Non-Genetic Influences On Nut Allergies
Age - Tree nut allergies are more common in children and toddlers when compared to adults. The symptoms are also more severe in children whose digestive systems are not as mature as that of adults.
Other related allergies - If you have some kind of food allergy or an existing case of peanut allergy, it is expected that you also develop a nut allergy.
Cross-contamination - Cross-contamination is a process by which nuts allergic to you get transferred to another safer food substance unintentionally. Such contaminations can happen during the production or packaging process. If you have existing nut allergies, cross-contamination can end up causing a flare-up of the symptoms.
This is why the FALCPA (Food Allergen Labeling and Consumer Protection Act of 2004) requires food and beverage brands to mention if their manufacturing facility deals with nuts, even if nuts are not added as an ingredient.

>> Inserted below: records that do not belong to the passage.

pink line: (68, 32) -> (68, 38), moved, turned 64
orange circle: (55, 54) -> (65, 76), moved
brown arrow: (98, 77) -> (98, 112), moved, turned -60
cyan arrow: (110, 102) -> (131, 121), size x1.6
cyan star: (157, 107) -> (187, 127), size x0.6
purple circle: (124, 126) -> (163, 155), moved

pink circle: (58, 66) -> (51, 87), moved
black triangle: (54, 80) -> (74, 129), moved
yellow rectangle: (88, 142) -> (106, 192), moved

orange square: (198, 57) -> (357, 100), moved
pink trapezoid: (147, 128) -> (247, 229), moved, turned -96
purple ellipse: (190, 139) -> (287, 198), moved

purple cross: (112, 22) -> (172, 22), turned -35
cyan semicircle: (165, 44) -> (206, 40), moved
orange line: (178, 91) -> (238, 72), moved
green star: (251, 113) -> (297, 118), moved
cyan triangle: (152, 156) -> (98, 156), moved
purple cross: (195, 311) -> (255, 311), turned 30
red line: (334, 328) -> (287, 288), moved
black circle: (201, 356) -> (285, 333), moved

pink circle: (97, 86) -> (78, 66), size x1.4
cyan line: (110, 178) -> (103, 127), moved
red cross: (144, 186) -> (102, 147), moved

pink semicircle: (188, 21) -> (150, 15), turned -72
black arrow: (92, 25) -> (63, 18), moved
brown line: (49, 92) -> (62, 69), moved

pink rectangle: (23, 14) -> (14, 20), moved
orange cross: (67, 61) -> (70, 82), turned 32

Atopic dermatitis - About 20-40% of children with atopic dermatitis end up having some kind of food allergy, including peanut and tree nut allergies. If your child is diagnosed with atopic dermatitis, make sure you introduce nuts with caution.

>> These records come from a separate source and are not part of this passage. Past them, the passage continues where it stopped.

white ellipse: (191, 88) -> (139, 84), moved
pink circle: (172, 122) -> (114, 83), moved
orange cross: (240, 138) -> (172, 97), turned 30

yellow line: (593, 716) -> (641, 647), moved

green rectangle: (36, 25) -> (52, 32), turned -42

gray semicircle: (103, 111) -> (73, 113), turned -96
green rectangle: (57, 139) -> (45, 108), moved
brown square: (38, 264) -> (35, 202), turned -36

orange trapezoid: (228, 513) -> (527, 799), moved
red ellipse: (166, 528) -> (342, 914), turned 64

Recommendations To Prevent Nut Allergy Flare-Ups
Avoid nuts - One of the most simple solutions to prevent nut allergies from flaring up is to avoid eating nuts. If you find yourself allergic to one nut, it is recommended you stay away from all nuts to be on the safer side.
Check the labels - If you have a nut allergy, definitely check the label of the food/beverage you choose thoroughly before buying it. Brands are required to mention in bold fonts if their product contains nuts.
Take care when you choose alcoholic beverages - Some alcoholic beverages may use nuts in the distillation process. When you find an alcoholic beverage with ‘botanical’ or ‘natural’ additives in it, talk to the manufacturer to know whether nuts are a part of the distillation process.
Keep your medications close to you - People with nut allergies have to carry an auto-injector with them all the time to handle allergic attacks. Such individuals should also be on anti-histamine drugs to bring down the severity of their allergic reaction.
Nut-proof the house - It is safer to not bring anything with nuts inside the house. If you have guests coming over, telling them in advance about not bringing nut-based foods and beverages helps too.
Introduce nuts in your diet early on - Studies say that when you slowly introduce nuts to babies from 6 months of age, their tolerance to the same increases, and the chances of them developing an allergy is low. Start with very low amounts and introduce one nut at a time to watch for allergic reactions. Keep your pediatrician informed if you are planning to introduce nuts.
- Nut allergy is an allergic reaction in the body to consuming nuts. About 3 million Americans are diagnosed with nut allergies, and 1% of the global population is allergic to nuts.
- Nut allergies cause histamine production in the body and lead to symptoms like skin rashes, watery and puffed up eyes, swollen tongue and lips, and coughing and wheezing.
- Extreme cases of nut allergies cause anaphylaxis. This causes the body to go into shock and leads to breathlessness and constriction of airways.
- Polymorphisms in the STAT6 gene lead to an increased risk for nut allergies.
- Children are more prone to developing nut allergies than adults. Having other kinds of food allergies also make you risky for nut allergies.
- Checking food and beverage labels carefully before buying food, nut-proofing your house, and keeping your medications close to you all help bring down the risk of nut allergy flare-ups.